Bahkan ketika bayi mereka belum diberi nama, sang Mertua memberi suaminya perintah yang tidak masuk akal.

Air mata Hana terus mengalir tanpa bisa dibendung. Sedih, kecewa dan marah semuanya menjadi satu. Tanpa sadar, Hana mencengkram erat tangan mungil bayinya.

"Oek! Oek! Oek!" Suara tangisan bayi perempuan mengagetkan Adam yang masih memandang pintu.

"Ya Allah, Sayang ... kasihan anak kita! Lepaskan, Sayang! Sini biar Mas yang gantian gendong." Pelan, Adam meminta bayinya pada Hana.

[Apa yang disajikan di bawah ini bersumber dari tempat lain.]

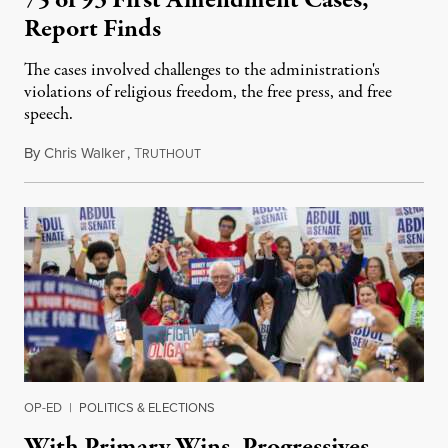
Report Finds
The cases involved challenges to the administration's
violations of religious freedom, the free press, and free
speech.
By
Chris Walker
,
T
August 6, 2026
RUTHOUT
OP-ED
|
POLITICS & ELECTIONS
With Primary Wins, Progressives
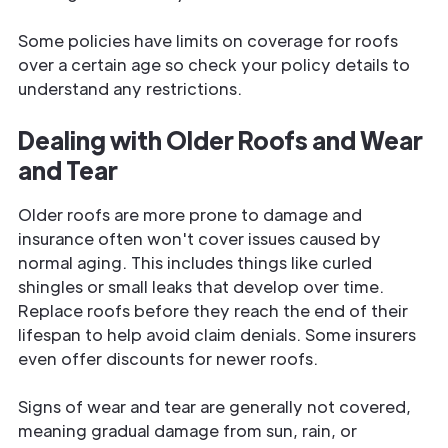
Some policies have limits on coverage for roofs
over a certain age so check your policy details to
understand any restrictions.
Dealing with Older Roofs and Wear
and Tear
Older roofs are more prone to damage and
insurance often won't cover issues caused by
normal aging. This includes things like curled
shingles or small leaks that develop over time.
Replace roofs before they reach the end of their
lifespan to help avoid claim denials. Some insurers
even offer discounts for newer roofs.
Signs of wear and tear are generally not covered,
meaning gradual damage from sun, rain, or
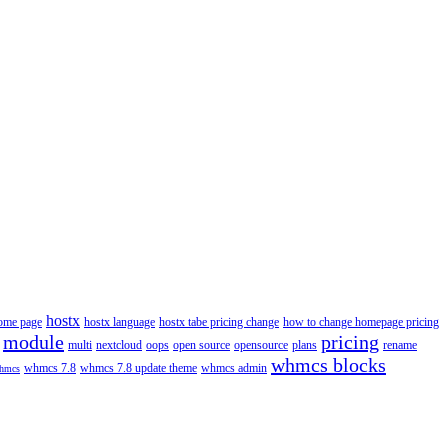
hostx
ome page
hostx language
hostx tabe pricing change
how to change homepage pricing
module
pricing
multi
nextcloud
oops
open source
opensource
plans
rename
whmcs blocks
whmcs 7.8
whmcs 7.8 update theme
whmcs admin
hmcs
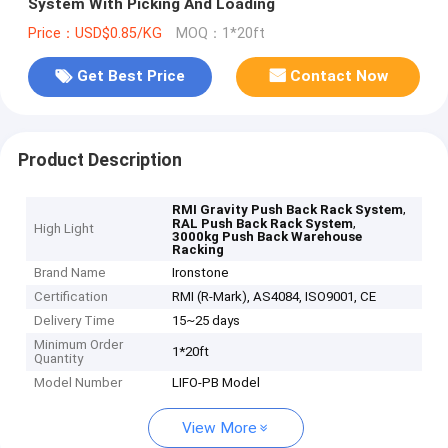
System With Picking And Loading
Price：USD$0.85/KG
MOQ：1*20ft
Get Best Price
Contact Now
Product Description
,
RMI Gravity Push Back Rack System
,
RAL Push Back Rack System
High Light
3000kg Push Back Warehouse
Racking
Brand Name
Ironstone
Certification
RMI (R-Mark), AS4084, ISO9001, CE
Delivery Time
15~25 days
Minimum Order
1*20ft
Quantity
Model Number
LIFO-PB Model
View More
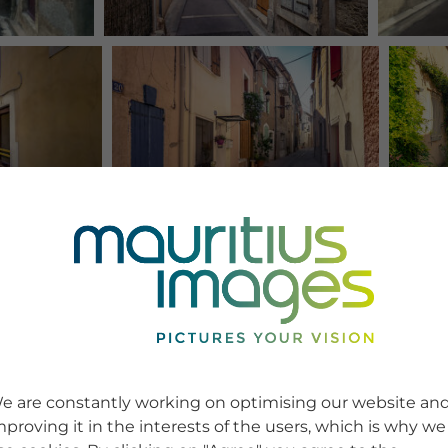
e are constantly working on optimising our website an
mproving it in the interests of the users, which is why we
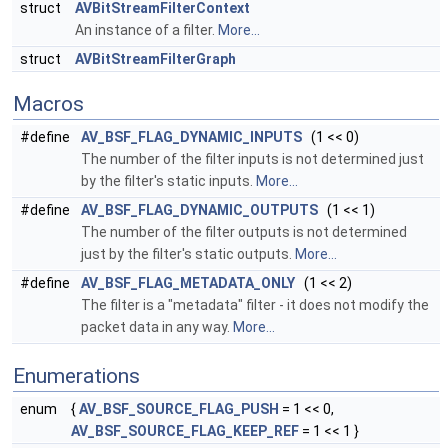
struct
AVBitStreamFilterContext
An instance of a filter.
More...
struct
AVBitStreamFilterGraph
Macros
#define
AV_BSF_FLAG_DYNAMIC_INPUTS
(1 << 0)
The number of the filter inputs is not determined just
by the filter's static inputs.
More...
#define
AV_BSF_FLAG_DYNAMIC_OUTPUTS
(1 << 1)
The number of the filter outputs is not determined
just by the filter's static outputs.
More...
#define
AV_BSF_FLAG_METADATA_ONLY
(1 << 2)
The filter is a "metadata" filter - it does not modify the
packet data in any way.
More...
Enumerations
enum
{
AV_BSF_SOURCE_FLAG_PUSH
= 1 << 0,
AV_BSF_SOURCE_FLAG_KEEP_REF
= 1 << 1 }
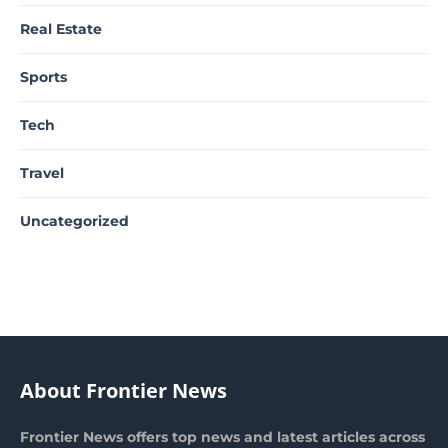
Real Estate
Sports
Tech
Travel
Uncategorized
About Frontier News
Frontier News offers top news and latest articles across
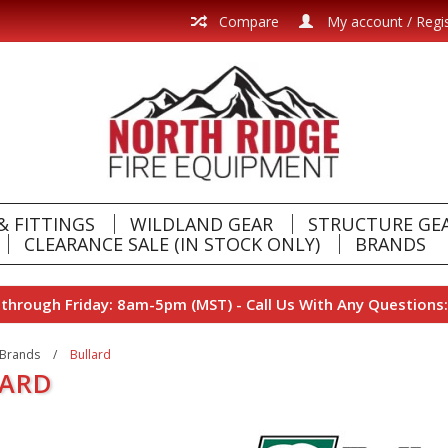
Compare
My account / Regi
& FITTINGS
WILDLAND GEAR
STRUCTURE GE
CLEARANCE SALE (IN STOCK ONLY)
BRANDS
hrough Friday: 8am-5pm (MST) - Call Us With Any Questions:
Brands
/
Bullard
LARD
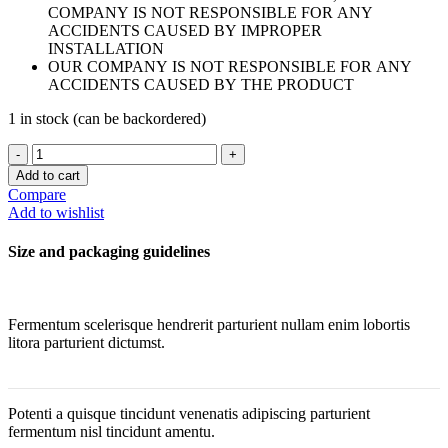
COMPANY IS NOT RESPONSIBLE FOR ANY
ACCIDENTS CAUSED BY IMPROPER
INSTALLATION
OUR COMPANY IS NOT RESPONSIBLE FOR ANY
ACCIDENTS CAUSED BY THE PRODUCT
1 in stock (can be backordered)
VAUDE
GOLD
Add to cart
ROUND
Compare
WALL
Add to wishlist
MIRROR
quantity
Size and packaging guidelines
Fermentum scelerisque hendrerit parturient nullam enim lobortis
litora parturient dictumst.
Potenti a quisque tincidunt venenatis adipiscing parturient
fermentum nisl tincidunt
amentu
.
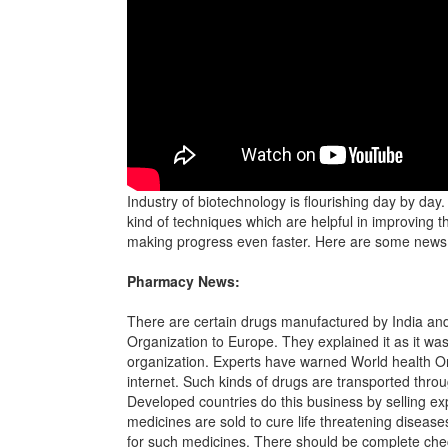
Industry of biotechnology is flourishing day by day
kind of techniques which are helpful in improving t
making progress even faster. Here are some news a
Pharmacy News:
There are certain drugs manufactured by India an
Organization to Europe. They explained it as it wa
organization. Experts have warned World health Org
internet. Such kinds of drugs are transported throu
Developed countries do this business by selling e
medicines are sold to cure life threatening diseas
for such medicines. There should be complete checki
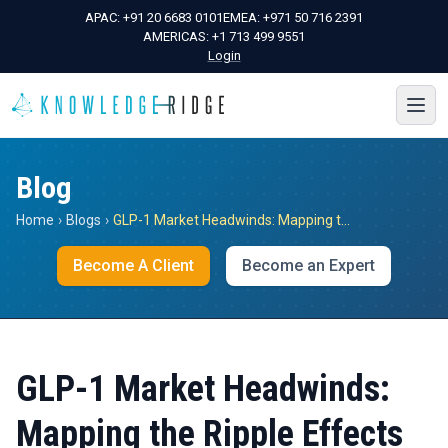
APAC:
+91 20 6683 0101
EMEA:
+971 50 716 2391
AMERICAS:
+1 713 499 9551
Login
Blog
Home
›
Blogs
›
GLP-1 Market Headwinds: Mapping the Ripple Effects Across MedTech, Pharma, and Consumer Goods
Become A Client
Become an Expert
GLP-1 Market Headwinds:
Mapping the Ripple Effects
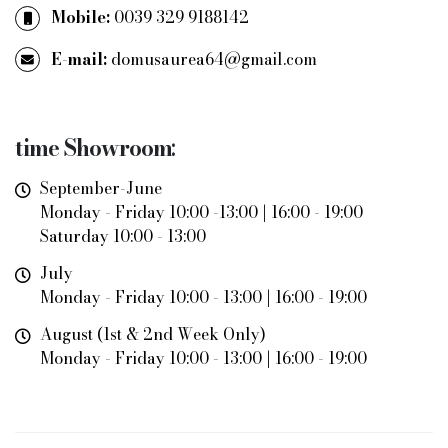
Mobile:
0039 329 9188142
E-mail:
domusaurea64@gmail.com
time
Showroom
:
September-June
Monday - Friday 10:00 -13:00 | 16:00 - 19:00
Saturday 10:00 - 13:00
July
Monday - Friday 10:00 - 13:00 | 16:00 - 19:00
August (1st & 2nd Week Only)
Monday - Friday 10:00 - 13:00 | 16:00 - 19:00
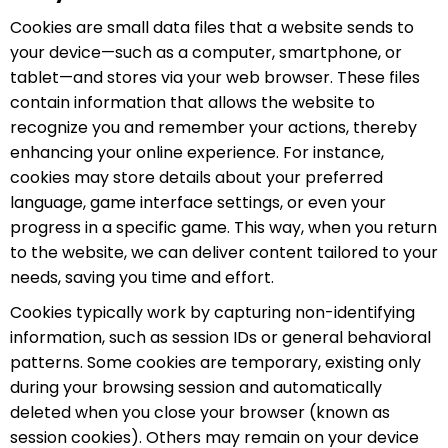
(México)
Cookies are small data files that a website sends to
Tiếng Việt
your device—such as a computer, smartphone, or
日本語
tablet—and stores via your web browser. These files
contain information that allows the website to
recognize you and remember your actions, thereby
enhancing your online experience. For instance,
cookies may store details about your preferred
language, game interface settings, or even your
progress in a specific game. This way, when you return
to the website, we can deliver content tailored to your
needs, saving you time and effort.
Cookies typically work by capturing non-identifying
information, such as session IDs or general behavioral
patterns. Some cookies are temporary, existing only
during your browsing session and automatically
deleted when you close your browser (known as
session cookies). Others may remain on your device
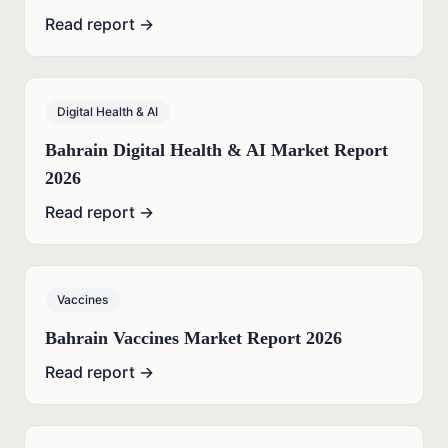
Read report →
Digital Health & AI
Bahrain Digital Health & AI Market Report
2026
Read report →
Vaccines
Bahrain Vaccines Market Report 2026
Read report →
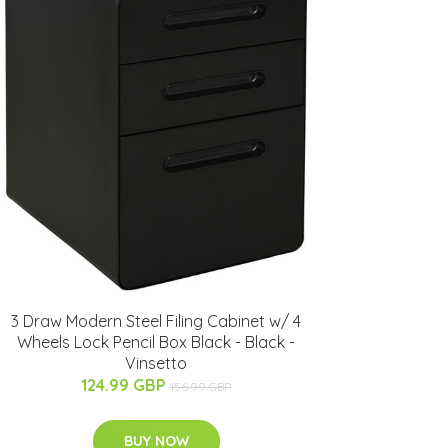
3 Draw Modern Steel Filing Cabinet w/ 4
Wheels Lock Pencil Box Black - Black -
Vinsetto
124.99 GBP
156.99 GBP
BUY NOW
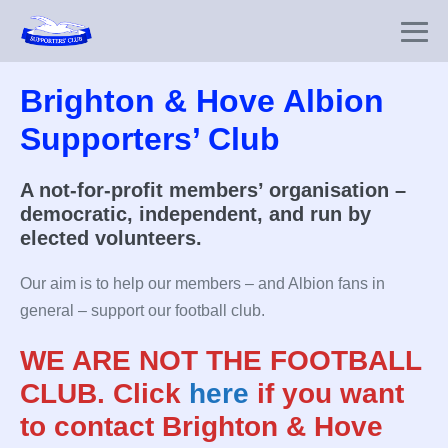
Skip
to
Me
content
To
Brighton & Hove Albion
Supporters’ Club
A not-for-profit members’ organisation –
democratic, independent, and run by
elected volunteers.
Our aim is to help our members – and Albion fans in
general – support our football club.
WE ARE NOT THE FOOTBALL
CLUB.
Click
here
if you want
to contact Brighton & Hove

"Cup, Sayang! Sudah, ya, Anak Cantik nangisnya, kasihan Bunda belum sembuh. Kamu sama Ayah dulu, ya, Anak Cantik," kata Adam pada putrinya itu.

Walaupun masih terlihat kikuk, Adam mencoba belajar menggendong bayi itu menggunakan bantal. Dan setelah beberapa saat, bayi itu tertidur pulas di gendongan ayahnya. 

Sangat pelan, Adam meletakkan bayinya di kasur kembali. Kamar itu pula yang nantinya akan menjadi tempat tidur mereka.

"Gak usah dipikirkan ucapan Ayah, Hana. Mas yakin jika Ayah tidak bermaksud seperti itu. Kamu percaya sama Mas, kan?"

"Bayi ini saja cukup bagi Mas. Dan yang terpenting adalah kamu selamat, Sayang," lanjut Adam lagi.

Dia merengkuh Hana ke dalam pelukannya. Di situlah tangisan Hana pecah kembali. Ketakutan Hana sekarang terbukti. Hana paham jika ayah mertuanya sejak dulu tidak menyukainya. Tapi, dia tidak menyangka jika Pak Guntur akan setega itu.

"Kamu istirahat saja dulu, Sayang. Mas mau ke depan dulu. Oke?" Hana mengangguk dan merebahkan tubuhnya dengan pelan di samping anaknya.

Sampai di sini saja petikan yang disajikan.